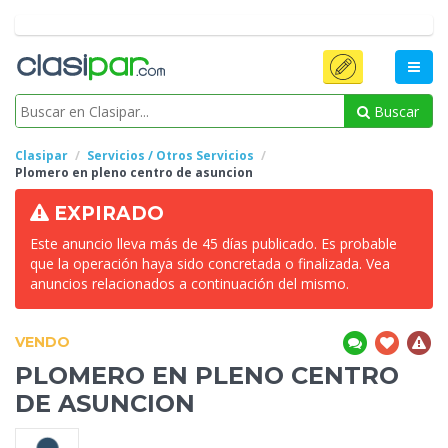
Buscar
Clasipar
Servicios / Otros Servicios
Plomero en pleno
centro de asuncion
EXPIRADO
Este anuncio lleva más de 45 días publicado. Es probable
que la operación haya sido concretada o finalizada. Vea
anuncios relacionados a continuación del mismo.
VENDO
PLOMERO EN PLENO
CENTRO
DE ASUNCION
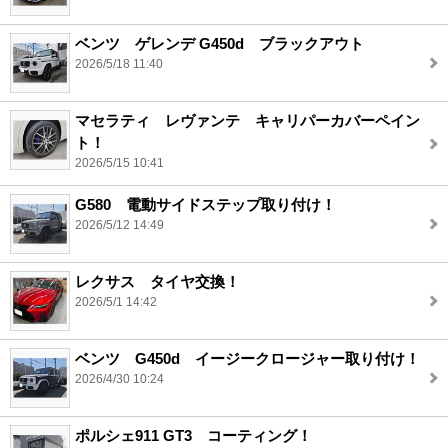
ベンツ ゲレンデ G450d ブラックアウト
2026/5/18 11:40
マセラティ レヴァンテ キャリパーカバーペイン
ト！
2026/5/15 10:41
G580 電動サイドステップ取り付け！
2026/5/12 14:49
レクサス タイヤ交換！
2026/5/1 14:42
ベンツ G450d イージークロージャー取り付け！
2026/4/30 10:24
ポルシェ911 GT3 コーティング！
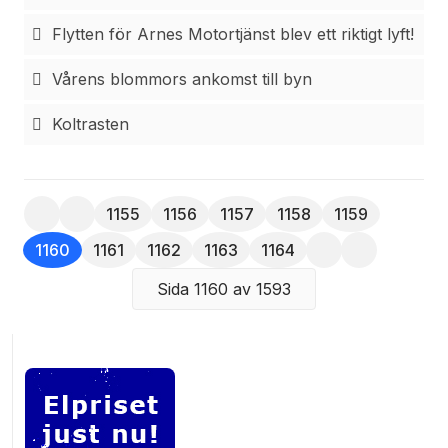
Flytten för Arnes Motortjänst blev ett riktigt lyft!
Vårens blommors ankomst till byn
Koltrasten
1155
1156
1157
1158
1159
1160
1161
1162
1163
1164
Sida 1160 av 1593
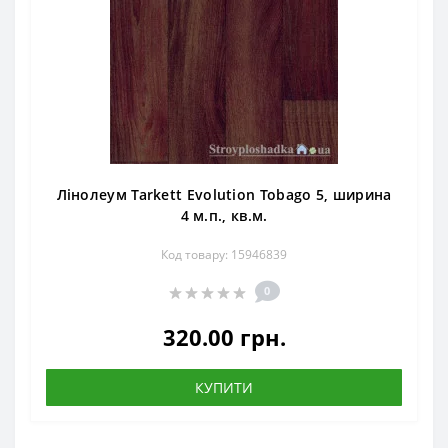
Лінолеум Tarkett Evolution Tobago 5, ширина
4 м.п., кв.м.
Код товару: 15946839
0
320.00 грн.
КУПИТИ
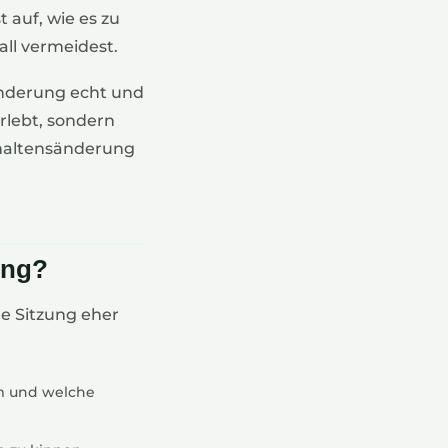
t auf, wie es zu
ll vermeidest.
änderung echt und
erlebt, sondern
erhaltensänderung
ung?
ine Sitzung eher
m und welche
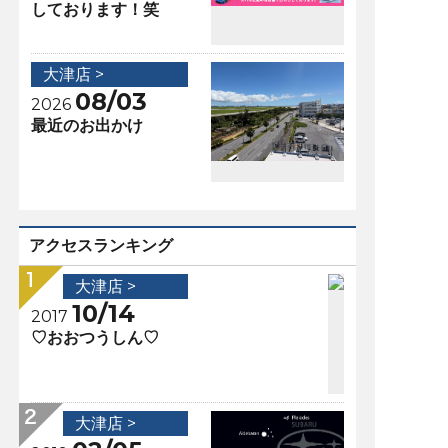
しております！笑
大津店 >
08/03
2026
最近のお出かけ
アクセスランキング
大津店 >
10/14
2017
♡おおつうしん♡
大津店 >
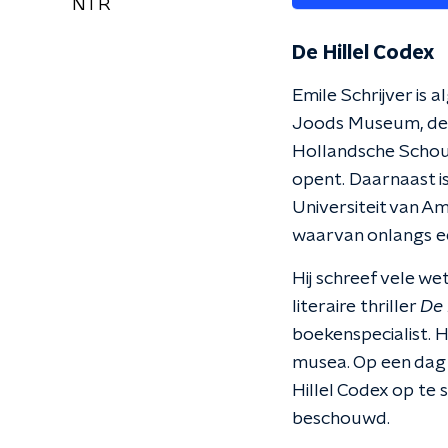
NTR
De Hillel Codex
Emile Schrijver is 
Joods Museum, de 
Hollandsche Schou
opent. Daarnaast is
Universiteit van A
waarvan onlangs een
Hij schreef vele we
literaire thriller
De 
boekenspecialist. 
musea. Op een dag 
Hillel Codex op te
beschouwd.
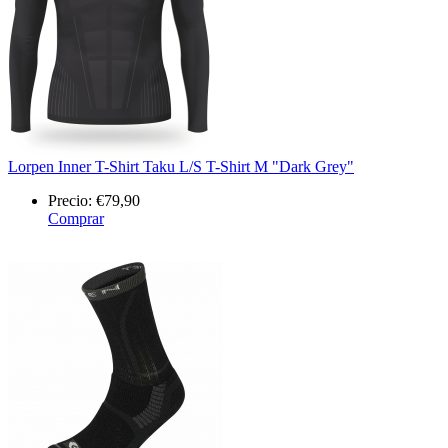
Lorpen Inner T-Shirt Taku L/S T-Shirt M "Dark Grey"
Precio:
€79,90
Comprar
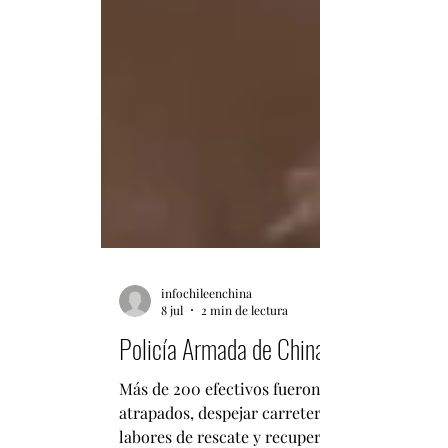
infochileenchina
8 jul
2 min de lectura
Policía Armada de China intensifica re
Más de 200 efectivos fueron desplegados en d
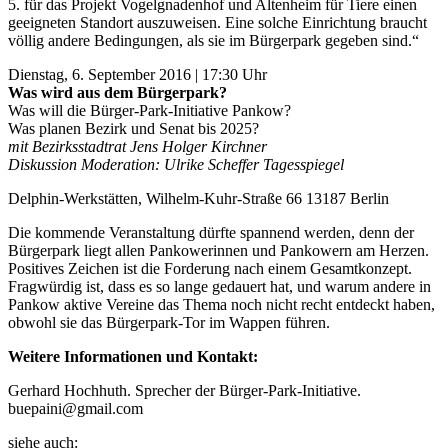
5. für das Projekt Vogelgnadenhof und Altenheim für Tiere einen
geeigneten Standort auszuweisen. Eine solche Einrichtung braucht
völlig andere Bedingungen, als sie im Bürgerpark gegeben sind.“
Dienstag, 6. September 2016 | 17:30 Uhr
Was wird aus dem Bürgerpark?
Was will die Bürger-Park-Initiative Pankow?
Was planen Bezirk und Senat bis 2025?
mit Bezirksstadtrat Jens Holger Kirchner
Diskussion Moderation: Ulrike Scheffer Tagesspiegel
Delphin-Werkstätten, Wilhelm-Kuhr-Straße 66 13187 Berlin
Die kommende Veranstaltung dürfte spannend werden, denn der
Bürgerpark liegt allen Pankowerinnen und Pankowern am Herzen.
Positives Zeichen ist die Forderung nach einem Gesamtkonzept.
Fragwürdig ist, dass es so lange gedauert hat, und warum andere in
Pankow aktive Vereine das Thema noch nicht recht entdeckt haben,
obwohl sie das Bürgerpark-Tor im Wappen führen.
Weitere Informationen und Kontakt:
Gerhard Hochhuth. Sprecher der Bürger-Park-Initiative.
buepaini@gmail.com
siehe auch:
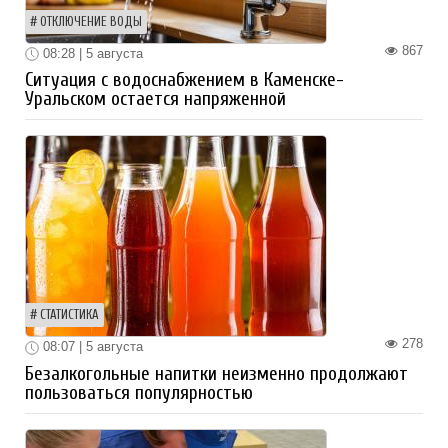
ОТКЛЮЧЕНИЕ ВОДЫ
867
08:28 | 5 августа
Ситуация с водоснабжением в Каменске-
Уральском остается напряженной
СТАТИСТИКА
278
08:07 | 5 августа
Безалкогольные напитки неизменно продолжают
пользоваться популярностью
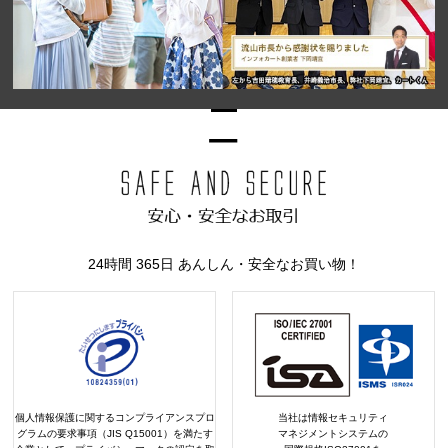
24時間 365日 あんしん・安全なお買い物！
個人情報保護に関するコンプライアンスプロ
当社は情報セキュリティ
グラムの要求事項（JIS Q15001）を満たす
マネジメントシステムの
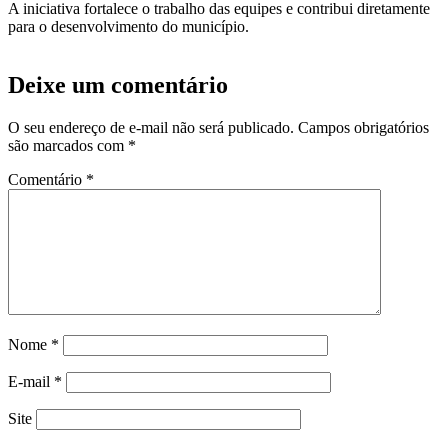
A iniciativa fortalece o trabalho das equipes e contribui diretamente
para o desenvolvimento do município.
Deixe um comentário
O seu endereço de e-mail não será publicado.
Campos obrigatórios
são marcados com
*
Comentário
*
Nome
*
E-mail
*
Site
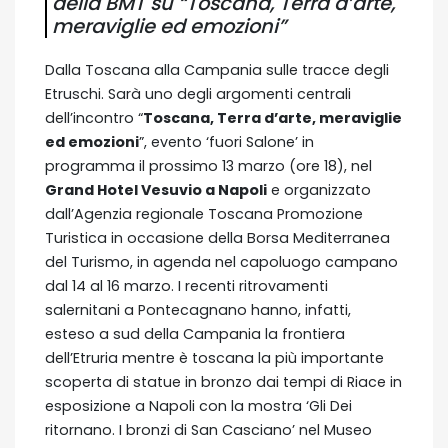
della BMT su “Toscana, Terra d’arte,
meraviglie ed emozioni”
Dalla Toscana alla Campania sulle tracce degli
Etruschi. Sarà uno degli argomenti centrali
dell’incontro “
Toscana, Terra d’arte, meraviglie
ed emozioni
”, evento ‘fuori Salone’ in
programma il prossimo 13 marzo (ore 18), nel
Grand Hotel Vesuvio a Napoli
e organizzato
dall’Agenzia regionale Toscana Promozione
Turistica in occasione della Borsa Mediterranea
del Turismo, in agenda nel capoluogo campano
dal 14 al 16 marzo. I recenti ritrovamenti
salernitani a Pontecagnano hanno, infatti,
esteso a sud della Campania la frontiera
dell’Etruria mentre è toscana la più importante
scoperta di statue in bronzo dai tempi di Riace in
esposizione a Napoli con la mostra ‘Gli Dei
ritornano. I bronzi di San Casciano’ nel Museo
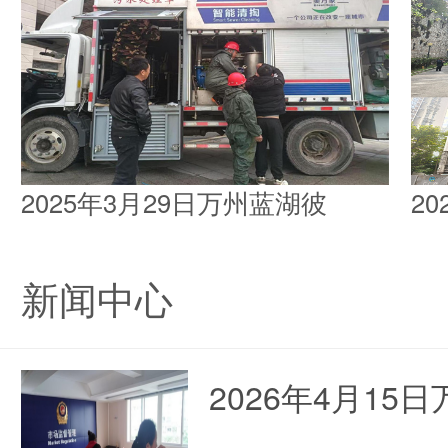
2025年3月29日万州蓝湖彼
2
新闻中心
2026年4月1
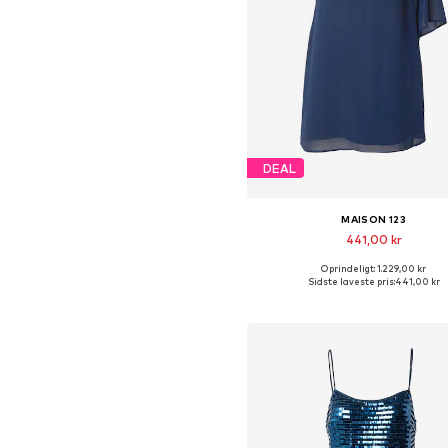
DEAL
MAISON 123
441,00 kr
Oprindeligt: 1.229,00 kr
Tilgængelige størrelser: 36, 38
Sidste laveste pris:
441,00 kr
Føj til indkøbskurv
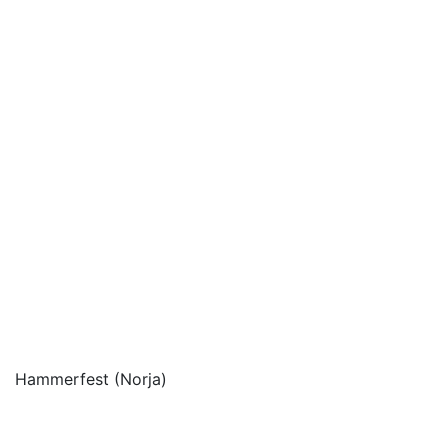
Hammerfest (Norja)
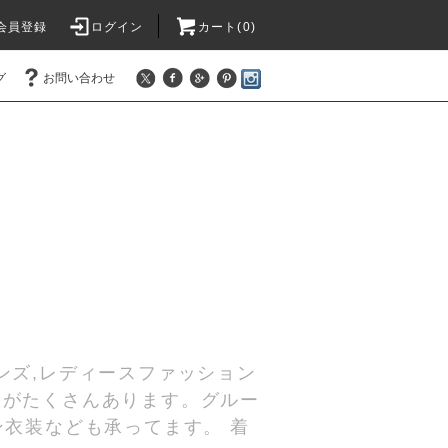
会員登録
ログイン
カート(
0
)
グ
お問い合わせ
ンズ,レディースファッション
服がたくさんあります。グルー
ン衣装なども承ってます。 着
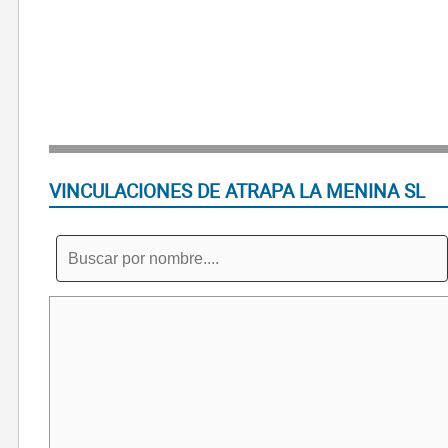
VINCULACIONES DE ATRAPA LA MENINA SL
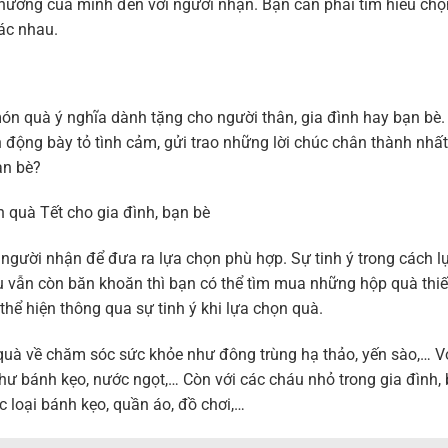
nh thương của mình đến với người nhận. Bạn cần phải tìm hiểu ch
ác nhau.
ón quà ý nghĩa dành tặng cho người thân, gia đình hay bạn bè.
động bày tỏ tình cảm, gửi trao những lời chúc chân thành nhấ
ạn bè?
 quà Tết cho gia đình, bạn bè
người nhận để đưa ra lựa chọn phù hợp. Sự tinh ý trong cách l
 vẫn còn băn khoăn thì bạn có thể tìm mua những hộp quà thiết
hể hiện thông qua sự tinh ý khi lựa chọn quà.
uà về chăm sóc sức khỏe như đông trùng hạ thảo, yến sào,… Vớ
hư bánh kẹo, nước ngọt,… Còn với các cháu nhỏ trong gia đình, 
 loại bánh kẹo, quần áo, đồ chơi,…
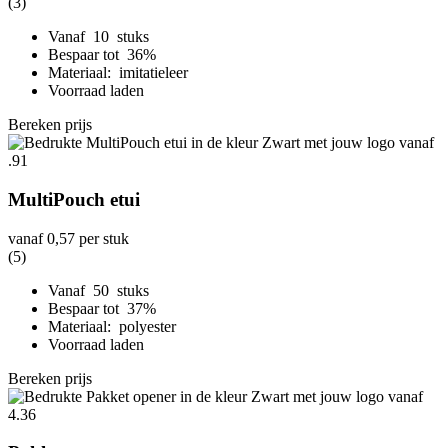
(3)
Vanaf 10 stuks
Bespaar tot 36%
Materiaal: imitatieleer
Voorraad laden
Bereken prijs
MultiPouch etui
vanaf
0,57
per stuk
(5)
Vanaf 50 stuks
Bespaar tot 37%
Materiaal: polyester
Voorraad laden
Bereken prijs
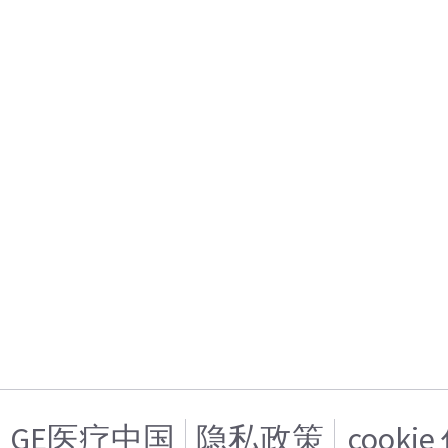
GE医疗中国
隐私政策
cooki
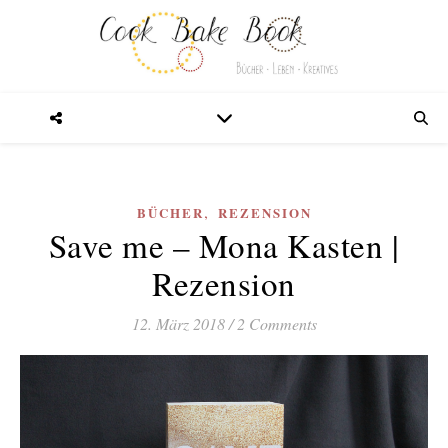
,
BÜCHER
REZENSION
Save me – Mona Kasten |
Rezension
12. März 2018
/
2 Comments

▶ Problem to solve:
Copy each line from the records above that includes the string "người".

▶ Task response:
nh thương của mình đến với người nhận. Bạn cần phải tìm hiểu ch
ón quà ý nghĩa dành tặng cho người thân, gia đình hay bạn bè.
người nhận để đưa ra lựa chọn phù hợp. Sự tinh ý trong cách l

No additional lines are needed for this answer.